Honestly, I hope that works, because python3 handles this automatically, and I've forgotten how to do it :/

open(filename, "r", encoding="utf8")


RE: Letters with Accents Not Displaying - Phylus - Jun-11-2019

Thank you, I think the solution may be along these lines. Unfortunately, this syntax gives the error message:

Error:
TypeError: 'encoding' is an invalid keyword argument for this function



RE: Letters with Accents Not Displaying - nilamo - Jun-11-2019

I was close.
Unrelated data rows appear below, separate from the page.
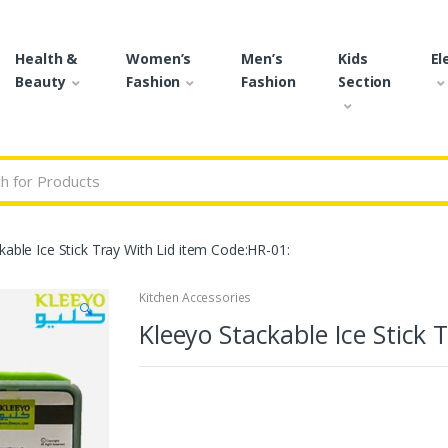
Health &
Women’s
Men’s
Kids
El
Beauty
Fashion
Fashion
Section
r:
kable Ice Stick Tray With Lid item Code:HR-01:
Kitchen Accessories
🔍
Kleeyo Stackable Ice Stick 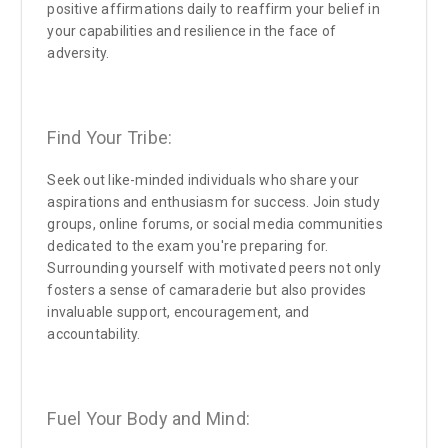
positive affirmations daily to reaffirm your belief in
your capabilities and resilience in the face of
adversity.
Find Your Tribe:
Seek out like-minded individuals who share your
aspirations and enthusiasm for success. Join study
groups, online forums, or social media communities
dedicated to the exam you're preparing for.
Surrounding yourself with motivated peers not only
fosters a sense of camaraderie but also provides
invaluable support, encouragement, and
accountability.
Fuel Your Body and Mind: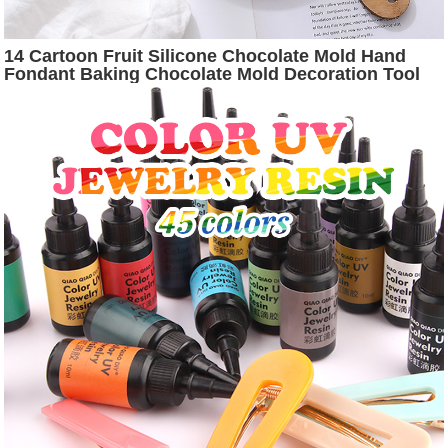
14 Cartoon Fruit Silicone Chocolate Mold Hand
Fondant Baking Chocolate Mold Decoration Tool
The encoding parameter in python3 didn't exist in python2, but instead the codecs (and io) module had an open function which did support it: https://docs.python.org/2/howto/unicode.html#reading-and-writing-unicode-data

import codecs
f = codecs.open('somefile', mode='r', encoding='utf-8')



RE: Letters with Accents Not Displaying - Phylus - Jun-11-2019

Thank you again. With that code, what happens is:

Actual result:

[u'o p\xe1ssaro\n']
instead of:

Desired result:

['o pássaro\n']
I can remove the leading u but the problem is the \xe1 instead of á.

(By the way 'o pássaro' is Portuguese for 'the bird'.)


RE: Letters with Accents Not Displaying - Phylus - Jun-12-2019

For reading files, the solution is indeed:

import codecs
f = codecs.open('somefile', mode='r', encoding='utf-8')
In the question example, the lists look wrong but if you work with the lists and output entries, the accents appear. Thanks to nilamo.